30 May 2009

Restimulating Old Neurons with The Brave and the Bold

On a whim, I picked up my public library's copy of Mark Waid and George Pérez's The Brave and the Bold: The Lords of Luck, the first collection from DC Comics's revived team-up magazine. And I was so happy I did.

Pérez was the artist on New Teen Titans, the last comic book I read regularly as an adolescent. I'd forgotten what a pleasure it is to look at his artwork: the panels crowded with characters and emotions, the way he draws many types of faces instead of just a few, the imaginative panel shapes and transitions, the luminous clarity of line.

Having been a Marvel fanboy instead of a DC one, I'm sure I missed half of Mark Waid's in-jokes in this saga.
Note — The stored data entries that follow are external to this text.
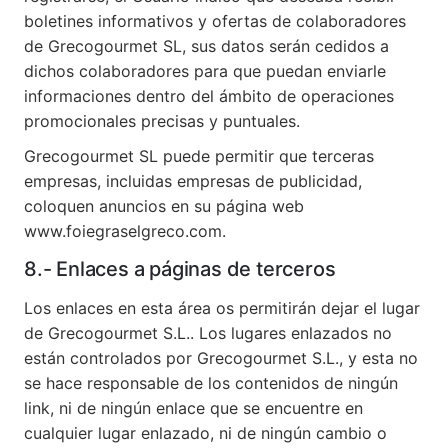
boletines informativos y ofertas de colaboradores
de Grecogourmet SL, sus datos serán cedidos a
dichos colaboradores para que puedan enviarle
informaciones dentro del ámbito de operaciones
promocionales precisas y puntuales.
Grecogourmet SL puede permitir que terceras
empresas, incluidas empresas de publicidad,
coloquen anuncios en su página web
www.foiegraselgreco.com.
8.- Enlaces a páginas de terceros
Los enlaces en esta área os permitirán dejar el lugar
de Grecogourmet S.L.. Los lugares enlazados no
están controlados por Grecogourmet S.L., y esta no
se hace responsable de los contenidos de ningún
link, ni de ningún enlace que se encuentre en
cualquier lugar enlazado, ni de ningún cambio o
I still don't care about the Rann-Thanagar War, and I still can't tell members of the Legion of Super-heroes one from another. But the sprawling story was great fun nonetheless.

This Brave and the Bold collection also helped me solve a mystery that had nibbled at the back of my mind for decades. One of the first comic books I can recall reading included a science-fiction story featuring three protagonists--two white men of different ages and one young white woman. Each received a medal.

In discussing their separate experiences, each described how he or she had survived because of something learned from one of the others. Thus, man #1 recalled hearing how man #2 had won some interplanetary pentathlon, and therefore pole-vaulted out of trouble. Man #2 recalled hearing how the woman had won a target-shooting contest, and so on.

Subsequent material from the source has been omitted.